Making money or making a difference? If you had to choose, which would it be? Karen Bruton (MBA ’84), an accountant and business executive, has combined her success for the former with her desire to devote her life to the latter — giving people “a new tomorrow.”
As founder of Hope Investments, Bruton traveled globally and saw firsthand poverty and the absence of basic human needs such as food, shelter and water. After 25 years as vice president and controller of two corporations, she embraced the spirit of Pro Humanitate and left the corporate world to be an agent of change in places neglected and forgotten.
Bruton, who was born in North Carolina, was always good with numbers and business, wrote Jay Cooper (’97), who nominated her for a Distinguished Alumni Award. “She wanted to make a difference in others’ lives using the gifts and talents given to her by God,” he wrote. “She also wanted to pursue this passion in a way that enabled people to be self-reliant; giving a hand ‘up’ instead of a hand ‘out.’ ”
In 2007 Bruton merged her worlds of head and heart by forming Just Hope International — a fundraising organization working to break the cycle of poverty, restore human dignity and make a lasting impact.

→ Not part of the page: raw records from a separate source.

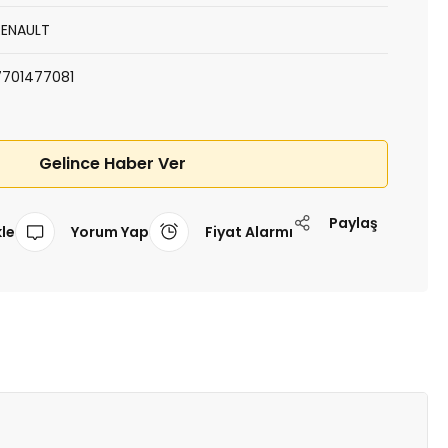
RENAULT
7701477081
Gelince Haber Ver
Paylaş
Yorum Yap
Fiyat Alarmı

All proceeds support life-altering projects such as a pineapple farm in Sierra Leone that will serve as the economic engine to restore hope, health and stability in a community destroyed by decades of civil war.
“Make an impact that lasts is our motto,” said Bruton at the Distinguished Alumni Awards dinner.
“The true meaning of life is to plant trees, under whose shade you do not expect to sit,” wrote Cooper, citing a quote by Nelson Henderson that appears on the Just Hope International brochure. “Karen is planting a lot of shade trees.”